Which of the lines below mention the word "dates"? Pull each one out.
========================================
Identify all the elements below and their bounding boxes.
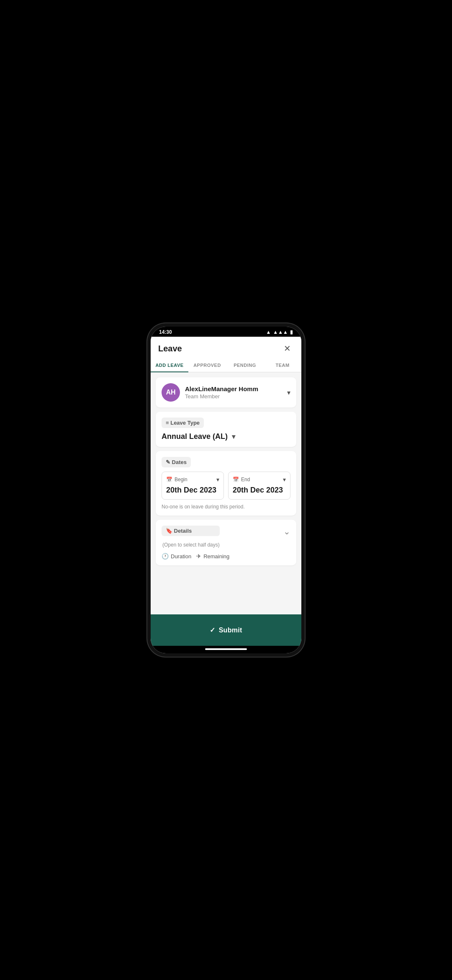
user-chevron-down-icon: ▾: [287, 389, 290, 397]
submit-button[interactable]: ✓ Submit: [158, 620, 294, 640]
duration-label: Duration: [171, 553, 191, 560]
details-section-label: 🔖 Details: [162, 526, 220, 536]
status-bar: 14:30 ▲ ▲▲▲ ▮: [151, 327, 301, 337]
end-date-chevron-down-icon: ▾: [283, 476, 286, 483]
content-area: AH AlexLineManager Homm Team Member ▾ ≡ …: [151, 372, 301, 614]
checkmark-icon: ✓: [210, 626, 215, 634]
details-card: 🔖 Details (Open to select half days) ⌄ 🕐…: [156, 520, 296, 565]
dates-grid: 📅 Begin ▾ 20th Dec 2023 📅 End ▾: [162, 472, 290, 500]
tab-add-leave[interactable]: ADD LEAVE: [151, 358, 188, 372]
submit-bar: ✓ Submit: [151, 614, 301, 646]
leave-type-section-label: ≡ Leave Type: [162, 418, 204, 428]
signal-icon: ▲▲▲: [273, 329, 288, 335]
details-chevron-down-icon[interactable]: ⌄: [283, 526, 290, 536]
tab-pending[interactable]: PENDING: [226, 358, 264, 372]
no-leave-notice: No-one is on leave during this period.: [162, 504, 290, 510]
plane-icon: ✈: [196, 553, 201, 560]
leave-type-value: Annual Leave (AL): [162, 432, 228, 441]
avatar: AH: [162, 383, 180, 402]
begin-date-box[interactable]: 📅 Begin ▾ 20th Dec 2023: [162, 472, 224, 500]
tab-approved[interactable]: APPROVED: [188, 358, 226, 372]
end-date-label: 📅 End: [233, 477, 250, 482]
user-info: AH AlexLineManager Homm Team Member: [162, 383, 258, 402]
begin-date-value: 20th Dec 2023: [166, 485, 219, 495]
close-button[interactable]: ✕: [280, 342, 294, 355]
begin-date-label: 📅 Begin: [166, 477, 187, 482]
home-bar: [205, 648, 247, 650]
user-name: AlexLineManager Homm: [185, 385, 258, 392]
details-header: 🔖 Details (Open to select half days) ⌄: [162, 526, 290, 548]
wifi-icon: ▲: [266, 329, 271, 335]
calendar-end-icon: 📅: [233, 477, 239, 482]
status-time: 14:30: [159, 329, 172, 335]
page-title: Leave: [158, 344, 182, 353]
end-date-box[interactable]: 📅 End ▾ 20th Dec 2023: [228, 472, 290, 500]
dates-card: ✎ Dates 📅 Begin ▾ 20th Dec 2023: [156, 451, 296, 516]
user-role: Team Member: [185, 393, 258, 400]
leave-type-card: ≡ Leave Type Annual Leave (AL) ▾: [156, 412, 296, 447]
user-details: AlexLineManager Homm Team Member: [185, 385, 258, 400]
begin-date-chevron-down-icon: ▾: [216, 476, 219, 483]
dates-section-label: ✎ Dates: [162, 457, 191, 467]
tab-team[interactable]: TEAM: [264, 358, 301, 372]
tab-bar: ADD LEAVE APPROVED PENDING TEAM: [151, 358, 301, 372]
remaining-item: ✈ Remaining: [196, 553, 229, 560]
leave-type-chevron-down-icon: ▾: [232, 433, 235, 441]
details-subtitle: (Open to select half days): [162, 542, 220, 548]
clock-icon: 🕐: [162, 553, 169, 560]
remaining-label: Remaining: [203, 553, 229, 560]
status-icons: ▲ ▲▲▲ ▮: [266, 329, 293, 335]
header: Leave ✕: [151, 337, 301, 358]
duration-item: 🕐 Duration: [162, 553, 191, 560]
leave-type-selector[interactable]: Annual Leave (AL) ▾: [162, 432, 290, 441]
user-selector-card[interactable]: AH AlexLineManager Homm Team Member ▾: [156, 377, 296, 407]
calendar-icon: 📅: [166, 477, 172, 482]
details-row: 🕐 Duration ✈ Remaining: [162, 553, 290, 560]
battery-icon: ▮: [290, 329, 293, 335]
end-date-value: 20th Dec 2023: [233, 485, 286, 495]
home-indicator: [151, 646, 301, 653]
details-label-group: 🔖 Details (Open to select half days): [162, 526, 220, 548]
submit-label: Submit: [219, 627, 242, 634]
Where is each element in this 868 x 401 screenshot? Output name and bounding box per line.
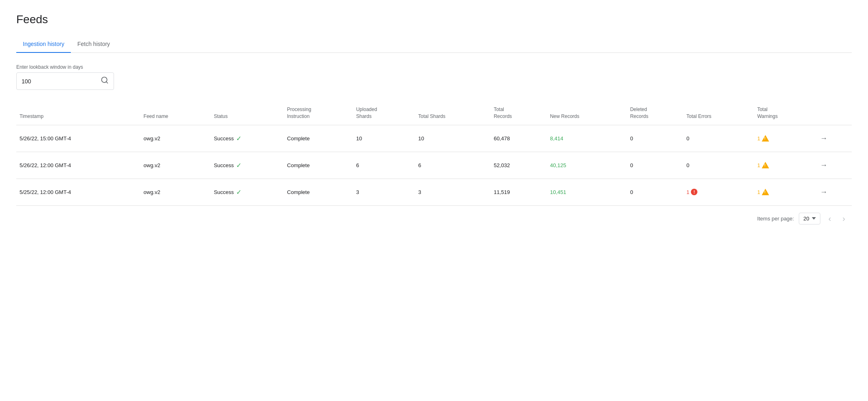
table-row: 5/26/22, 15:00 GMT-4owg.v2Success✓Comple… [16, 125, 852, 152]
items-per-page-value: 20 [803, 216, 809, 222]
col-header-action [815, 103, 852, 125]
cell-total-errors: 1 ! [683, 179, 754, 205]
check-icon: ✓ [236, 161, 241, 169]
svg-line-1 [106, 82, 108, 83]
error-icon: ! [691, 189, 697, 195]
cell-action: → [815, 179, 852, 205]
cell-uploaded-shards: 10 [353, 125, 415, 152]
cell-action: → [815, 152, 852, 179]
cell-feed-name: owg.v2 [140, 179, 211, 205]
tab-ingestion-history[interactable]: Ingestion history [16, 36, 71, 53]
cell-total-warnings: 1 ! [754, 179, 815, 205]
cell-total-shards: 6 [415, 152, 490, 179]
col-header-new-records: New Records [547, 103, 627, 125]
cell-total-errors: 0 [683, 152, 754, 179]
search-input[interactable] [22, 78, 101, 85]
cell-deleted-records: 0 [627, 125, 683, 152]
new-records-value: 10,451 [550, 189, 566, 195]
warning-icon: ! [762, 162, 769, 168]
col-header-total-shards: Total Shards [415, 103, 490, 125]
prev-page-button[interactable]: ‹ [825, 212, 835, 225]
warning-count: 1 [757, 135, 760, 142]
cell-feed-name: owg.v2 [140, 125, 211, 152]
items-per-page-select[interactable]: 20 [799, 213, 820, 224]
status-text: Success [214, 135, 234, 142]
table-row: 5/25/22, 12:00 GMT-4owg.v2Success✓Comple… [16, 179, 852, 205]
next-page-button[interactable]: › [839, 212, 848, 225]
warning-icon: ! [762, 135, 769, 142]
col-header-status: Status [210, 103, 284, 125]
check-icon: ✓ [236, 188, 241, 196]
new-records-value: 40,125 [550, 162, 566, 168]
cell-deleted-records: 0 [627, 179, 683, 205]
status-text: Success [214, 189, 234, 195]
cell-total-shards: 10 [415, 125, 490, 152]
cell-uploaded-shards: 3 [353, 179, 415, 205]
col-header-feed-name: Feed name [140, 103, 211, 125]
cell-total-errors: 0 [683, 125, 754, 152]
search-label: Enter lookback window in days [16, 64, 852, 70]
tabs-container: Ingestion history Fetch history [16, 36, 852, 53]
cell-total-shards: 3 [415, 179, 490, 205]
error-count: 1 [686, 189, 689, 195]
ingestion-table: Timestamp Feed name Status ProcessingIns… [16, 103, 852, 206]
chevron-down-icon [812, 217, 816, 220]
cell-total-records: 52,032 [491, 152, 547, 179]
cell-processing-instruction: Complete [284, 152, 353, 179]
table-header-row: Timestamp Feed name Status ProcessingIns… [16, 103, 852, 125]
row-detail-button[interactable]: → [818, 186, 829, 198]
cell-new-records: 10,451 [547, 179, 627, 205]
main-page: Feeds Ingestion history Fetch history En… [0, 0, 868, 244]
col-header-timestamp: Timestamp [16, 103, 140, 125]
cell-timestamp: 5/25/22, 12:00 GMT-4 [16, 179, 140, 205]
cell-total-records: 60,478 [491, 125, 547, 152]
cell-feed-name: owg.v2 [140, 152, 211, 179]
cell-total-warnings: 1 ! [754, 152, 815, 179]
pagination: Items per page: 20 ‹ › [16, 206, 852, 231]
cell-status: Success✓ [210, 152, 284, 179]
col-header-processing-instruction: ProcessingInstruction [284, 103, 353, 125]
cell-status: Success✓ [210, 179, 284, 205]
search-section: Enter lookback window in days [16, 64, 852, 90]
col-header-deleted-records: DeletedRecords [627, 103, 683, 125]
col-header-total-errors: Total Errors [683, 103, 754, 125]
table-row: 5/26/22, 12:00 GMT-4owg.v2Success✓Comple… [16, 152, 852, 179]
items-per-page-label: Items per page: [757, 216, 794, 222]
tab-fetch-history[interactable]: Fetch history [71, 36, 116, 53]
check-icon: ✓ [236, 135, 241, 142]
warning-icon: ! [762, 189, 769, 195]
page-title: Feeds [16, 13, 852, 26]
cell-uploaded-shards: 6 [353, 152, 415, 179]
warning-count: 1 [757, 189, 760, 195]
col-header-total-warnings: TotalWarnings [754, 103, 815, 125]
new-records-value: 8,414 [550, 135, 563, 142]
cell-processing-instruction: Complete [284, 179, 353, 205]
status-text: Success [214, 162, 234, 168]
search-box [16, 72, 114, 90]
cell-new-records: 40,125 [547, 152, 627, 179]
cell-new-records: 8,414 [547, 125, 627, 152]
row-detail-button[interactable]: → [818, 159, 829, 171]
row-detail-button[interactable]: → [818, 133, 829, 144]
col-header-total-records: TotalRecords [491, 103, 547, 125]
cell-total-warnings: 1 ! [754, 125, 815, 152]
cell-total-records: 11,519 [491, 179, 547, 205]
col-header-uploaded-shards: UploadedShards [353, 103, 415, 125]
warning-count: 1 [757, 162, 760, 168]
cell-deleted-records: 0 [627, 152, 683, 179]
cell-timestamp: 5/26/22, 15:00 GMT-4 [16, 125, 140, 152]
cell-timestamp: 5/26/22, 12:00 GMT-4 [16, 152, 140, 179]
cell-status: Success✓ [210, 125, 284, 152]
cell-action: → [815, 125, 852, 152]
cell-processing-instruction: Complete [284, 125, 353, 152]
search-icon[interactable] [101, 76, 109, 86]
========================================
Expected output —
dates-grid: 📅 Begin ▾ 20th Dec 2023 📅 End ▾: [162, 472, 290, 500]
dates-card: ✎ Dates 📅 Begin ▾ 20th Dec 2023: [156, 451, 296, 516]
dates-section-label: ✎ Dates: [162, 457, 191, 467]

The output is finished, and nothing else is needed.